Elevator Pitch: Turn any footage into your personal brand
Branding builds identity. Whether you're a high school athlete creating a recruitment tape or a UofTHacks trying to promote sponsors and their next hackathon, that perfect video tells your story.
But here's the problem: professional video editing is intimidating and expensive. Athletes have game footage but don't know how to stitch them together and promote their brand sponsors. Organizations want to promote their events but can't afford a videographer.
Meanwhile, professional sports broadcasts make multi-angle switching look seamless, but that requires expensive equipment and trained editors.
We asked ourselves: What if AI could do this automatically? What if anyone with footage could create broadcast-quality recaps? And what if those videos could actually generate revenue through seamless sponsorships?
That's why we built Anchor. We want to democratize professional video editing and help anyone amplify their identity through powerful visual storytelling.
Anchor transforms multi-angle footage into broadcast-quality reels with integrated sponsorships—automatically, with your prompt.
Here's how it works:
-
Upload Your Footage: Capture your event from multiple angles. Upload videos to Anchor with different camera shots, and tell us what type of event it is.
-
Add Your Personal Touch: Upload your team anthem, graduation song, or favorite track. This is your identity—your music makes the reel uniquely yours.
-
Tell Us What You Want: Just describe your vision in plain English:
- "Show me my best moments" - Anchor finds YOU across all the footage
- "Create a high-energy highlight reel" - Get an intense, action-packed edit
- "Track player #23, focus on scoring plays" - Follow a specific person, emphasize key moments
- "Make me a 30-second teaser for Instagram" - Get the perfect length for social media
-
Watch the Magic Happen: Anchor's AI takes over:
- Automatically syncs all your videos to the same timeline (no more "which angle had the best shot?")

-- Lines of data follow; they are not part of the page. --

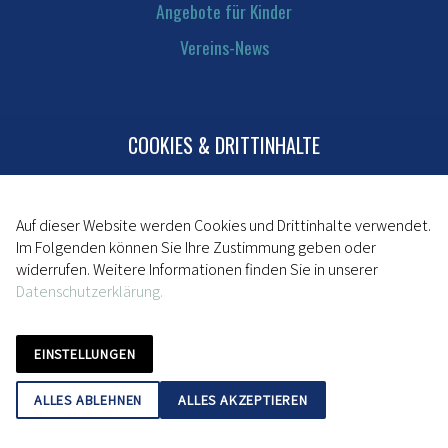
Angebote für Kinder
Vereins-News
COOKIES & DRITTINHALTE
Kontakt
Mitglied werden
Impressum
Auf dieser Website werden Cookies und Drittinhalte verwendet.
Im Folgenden können Sie Ihre Zustimmung geben oder
Datenschutz
widerrufen. Weitere Informationen finden Sie in unserer
Datenschutzerklärung.
powered by da kapo
EINSTELLUNGEN
ALLES ABLEHNEN
ALLES AKZEPTIEREN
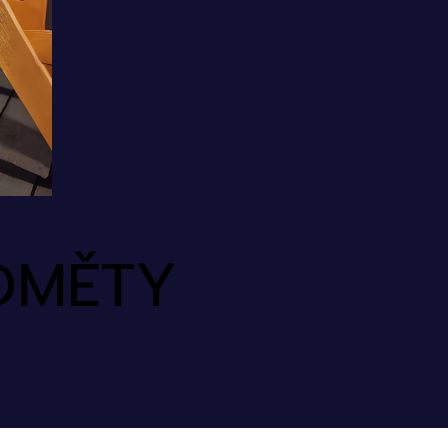
DMĚTY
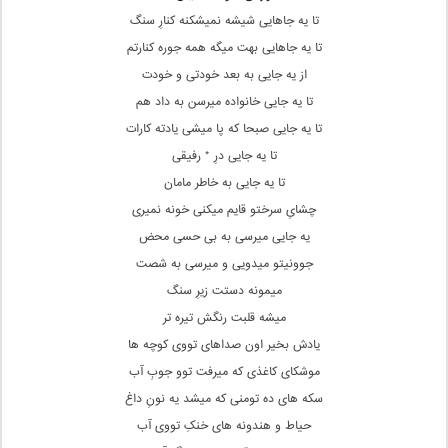
تا یه جاهایی شیشه نمیشکنه کنارِ سنگ
تا یه جاهایی بهت میگه همه جوره کنارتم
از یه جایی به بعد خودتی و خودت
تا یه جایی خانواده میرسن به داد هم
تا یه جایی صبحا که پا میشی یادته کارات
تا یه جایی درِ * رفیقی
تا یه جایی به خاطر مامان
چشایِ سرختو قایم میکنی خونه نمیری
یه جایی میرسی به بی حسی محض
جوونیتو میدویی و میرسی به شصت
میمونه دستت زیرِ سنگ
میشه قلبت رنگش تیره تر
یادش بخیر اون صداهای تووی کوچه ها
موشکای کاغذی که میرفت توو جوبِ آب
سکه های ده تومنی که میشد یه نونِ داغ
حیاط و هندونه های خنکِ تووی آب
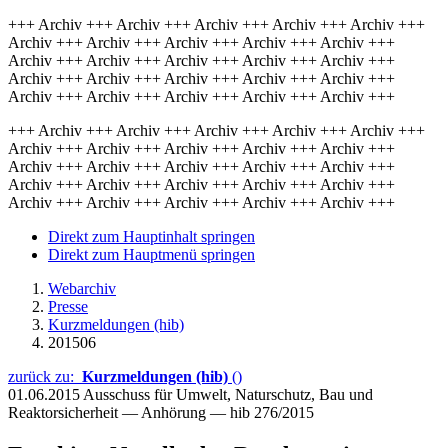
+++ Archiv +++ Archiv +++ Archiv +++ Archiv +++ Archiv +++
Archiv +++ Archiv +++ Archiv +++ Archiv +++ Archiv +++
Archiv +++ Archiv +++ Archiv +++ Archiv +++ Archiv +++
Archiv +++ Archiv +++ Archiv +++ Archiv +++ Archiv +++
Archiv +++ Archiv +++ Archiv +++ Archiv +++ Archiv +++
+++ Archiv +++ Archiv +++ Archiv +++ Archiv +++ Archiv +++
Archiv +++ Archiv +++ Archiv +++ Archiv +++ Archiv +++
Archiv +++ Archiv +++ Archiv +++ Archiv +++ Archiv +++
Archiv +++ Archiv +++ Archiv +++ Archiv +++ Archiv +++
Archiv +++ Archiv +++ Archiv +++ Archiv +++ Archiv +++
Direkt zum Hauptinhalt springen
Direkt zum Hauptmenü springen
Webarchiv
Presse
Kurzmeldungen (hib)
201506
zurück zu:
Kurzmeldungen (hib)
()
01.06.2015
Ausschuss für Umwelt, Naturschutz, Bau und
Reaktorsicherheit — Anhörung — hib 276/2015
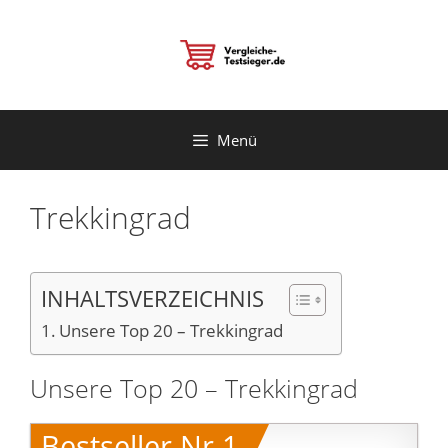
Zum
Inhalt
springen
Menü
Trekkingrad
INHALTSVERZEICHNIS
Unsere Top 20 – Trekkingrad
Unsere Top 20 – Trekkingrad
Bestseller Nr.1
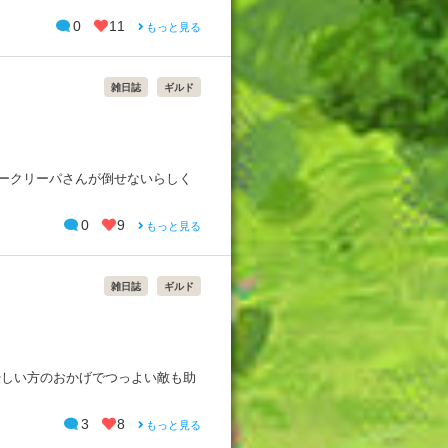
0
11
もっと見る
雑日誌
ギルド
ダークリーパさんが倒せないらしく
0
9
もっと見る
雑日誌
ギルド
優しい方のおかげでつっよい敵も助
3
8
もっと見る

- Intelligently switches between angles like a professional broadcast director
- Syncs scene changes to the beat drops of your music
- Integrates sponsor ads that look like TV commercials, not annoying popups
The system processes footage through a six-stage pipeline:
-
Upload & Sync: Users upload videos directly to AWS S3 using presigned URLs. Videos are time-aligned using device metadata for rough sync, then refined with librosa audio fingerprinting.
-
TwelveLabs Analysis: TwelveLabs indexes each video using Marengo 3.0 for visual/audio analysis and Pegasus 1.2 for embedding generation. Users query with natural language and TwelveLabs semantic search returns timestamps to relevant clips.
-
Intelligent Editing: For every 2-second interval, the system scores each camera angle by combining embedding similarity to the user's desired vibe with event-specific rules. The highest-scoring angle is selected with minimum 4-second holds between switches. If music is uploaded, librosa detects beats and snaps cuts to the nearest beat drop.
-
Async Processing: Celery workers with Redis handle long-running jobs. Supabase Realtime broadcasts processing status via WebSocket so users see live progress.
-
Video Assembly: FFmpeg renders the final output by cutting clips using TwelveLabs timestamps, applying zoom on high-action moments, concatenating with crossfades, and mixing audio with intelligent ducking during speech.
-
Native Sponsorships: Google Veo generates product videos matching the footage's visual style. These are inserted at natural transition points using FFmpeg crossfades. Products are fetched from connected Shopify stores via OAuth.
- Parallelizing and batch processing video processing for TwelveLabs
- Compressing audio and optimizing upload speed to AWS S3 Bucket
- Making the editing/transitions not bad
- Configuring Celery workers and Redis for async video processing—managing worker memory limits for large FFmpeg jobs and preventing race conditions in real-time status updates
Building out such a cool idea
- TwelveLabs
- Batching + parallelizing processes at a large scale
- FFmpeg for video editing and putting videos together
- Audio syncing using librosa audio fingerprinting
- Better scalability so we can launch to the public
- Speeding up editing + video processing
1. TwelveLabs APIs (Marengo 3.0 + Pegasus 1.2)
- Marengo 3.0: Analyzes every frame for scene classification, object detection, action intensity (1-10 scale), and audio events (cheering, whistles, music)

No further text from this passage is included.